Albero alto fino a 25 m, dritto, slanciato, con chioma densa. Rami giovani con corteccia liscia e viscida per la presenza di ghiandole resinifere. Foglie semplici, alterne, ovato-ellittiche, ottuse all’apice, doppiamente ed irregolarmente dentate al margine. Fiori maschili in amenti penduli, cilindrici, i femminili in amenti ovali-oblunghi, rosso-bruno. Frutti: pseudostrobili ovoidali che a maturità liberano semi alati.

L’ontano nero è una pianta che raggiunge 20-25 m d'altezza, con un fusto slanciato ed una chioma densa. Le foglie sono semplici ed alterne, di forma ovato-ellittica, cuneate od arrotondate alla base, ottuse o smarginate all'apice, doppiamente ed irregolarmente dentate al margine. I fiori maschili sono bruno-violacei riuniti in amenti penduli di forma cilindrica, i fiori femminili rosso-bruni, riuniti in amenti più brevi, di forma ovale-oblunga.

Di origine euroasiatica e dei climi temperati in genere, l’ontano nero è diffuso in Italia in tutte le regioni, dalla pianura fino a 1000 metri.

Il nome del genere deriva dal celtico al lan, che significa vicino alle acque, ed infatti cresce preferenzialmente lungo i corsi d’acqua. Generalmente presenta un portamento arboreo, con un tronco dritto ed una corteccia da grigio-scura a nerastra, da cui l’aggettivo del nome comune, che tende a scurirsi e fessurarsi con l’età. La caratteristica del suo legno di indurire a contatto dell’acqua, diventando particolarmente resistente, fa sì che abbia trovato impiego nella costruzione di palafitte, nei lavori idraulici e delle fondamenta dei palazzi di Venezia, Bruges ed Amsterdam. Plinio scriveva che le palafitte d’ontano sono eterne e che possono reggere pesi enormi.

Il suo legno, quando tagliato, si tinge di rosso sanguigno, come sanguinasse, dando vita ad un’antica credenza secondo cui l’albero impersonifica uno spirito maligno. La corteccia veniva utilizzata anticamente per la concia delle pelli e per le sue proprietà tintorie. 

Sminuzzandone la corteccia e lasciandola in infusione a 90°C con aggiunta di ammoniaca si estraggono i principi tintori, quali tannini, acido gallico, quercitrone, quercetina ed emodina.

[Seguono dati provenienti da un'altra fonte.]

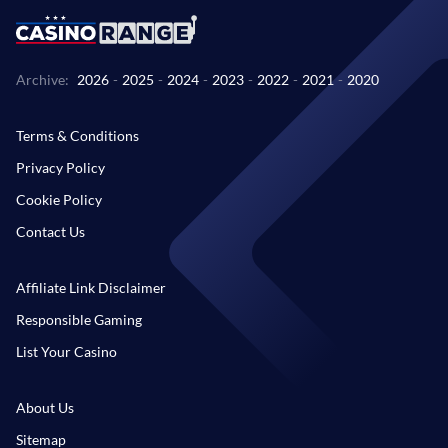
Archive:
2026
-
2025
-
2024
-
2023
-
2022
-
2021
-
2020
Terms & Conditions
Privacy Policy
Cookie Policy
Contact Us
Affiliate Link Disclaimer
Responsible Gaming
List Your Casino
About Us
Sitemap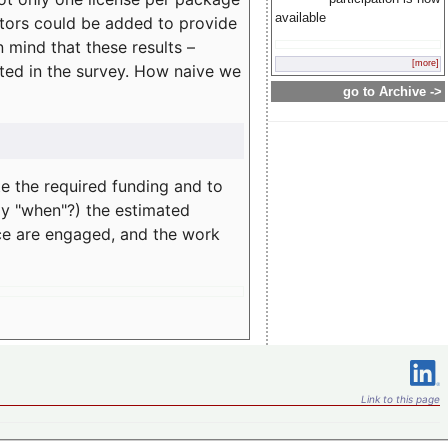
available
rators could be added to provide
 mind that these results –
[more]
ated in the survey. How naive we
go to Archive ->
te the required funding and to
ay "when"?) the estimated
nce are engaged, and the work
Link to this page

Colori differenti vengono ottenuti, dal marrone al marrone giallo e al nero, a seconda del tipo di ‘mordente’ (sostanza che si usa per fissare il colore al substrato) utilizzato: rame, alluminio o ferro. Per il suo contenuto in tannini, la corteccia dell’ontano veniva utilizzata anticamente anche per la concia delle pelli. Oltre alla corteccia, anche i germogli e le infiorescenze (insieme di fiori), diversamente lavorati, potevano dare rispettivamente il giallo ed il verde.

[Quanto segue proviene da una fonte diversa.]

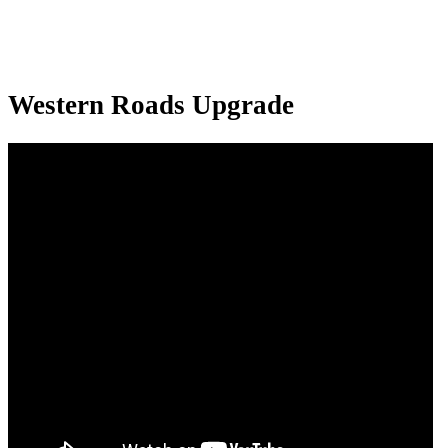
Western Roads Upgrade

Nel Medioevo con l’ontano si tingevano la seta e la lana. In Fiandra, nel XIII secolo, era diffusa una pratica tintoria, la teinture aux racine, in cui la pianta era utilizzata per produrre un colore nero.

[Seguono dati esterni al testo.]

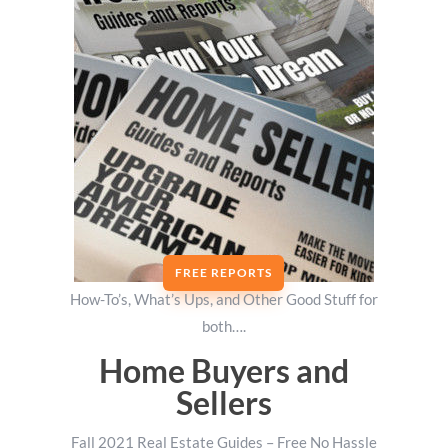
FREE REPORTS
How-To’s, What’s Ups, and Other Good Stuff for
both….
Home Buyers and
Sellers
Fall 2021 Real Estate Guides – Free No Hassle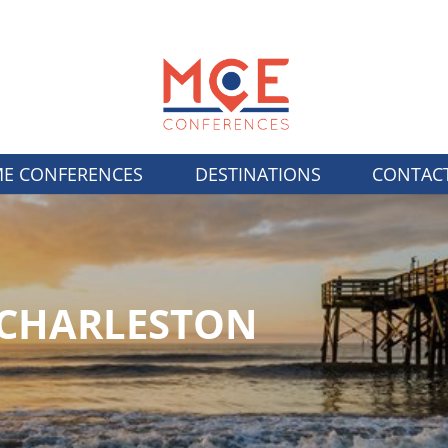
E CONFERENCES
DESTINATIONS
CONTAC
/CHARLESTON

L’ontano ha anche proprietà medicinali astringenti, diuretiche, febbrifughe, antinfiammatorie.

La pianta del noto film di E. Olmi ‘L’albero degli zoccoli’ era proprio un ontano nero.

Ne parla Omero nell’Odissea. Dal XIII secolo era in uso in Fiandra la cosiddetta teinture aux racines, pratica tintoria in cui l’ontano nero era utilizzato per produrre un bel colore nero.